:: What the exercise asks ::
Your answer should be the lines of the listing that contain the word "γιος".

··········

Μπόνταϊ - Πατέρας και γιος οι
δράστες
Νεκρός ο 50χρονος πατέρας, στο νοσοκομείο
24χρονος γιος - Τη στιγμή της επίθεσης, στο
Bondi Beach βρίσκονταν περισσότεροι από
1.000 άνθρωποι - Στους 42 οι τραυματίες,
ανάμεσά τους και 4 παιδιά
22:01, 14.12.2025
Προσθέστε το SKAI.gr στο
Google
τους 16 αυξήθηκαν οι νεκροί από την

··········

:: Answer area ::
Μπόνταϊ - Πατέρας και γιος οι
24χρονος γιος - Τη στιγμή της επίθεσης, στο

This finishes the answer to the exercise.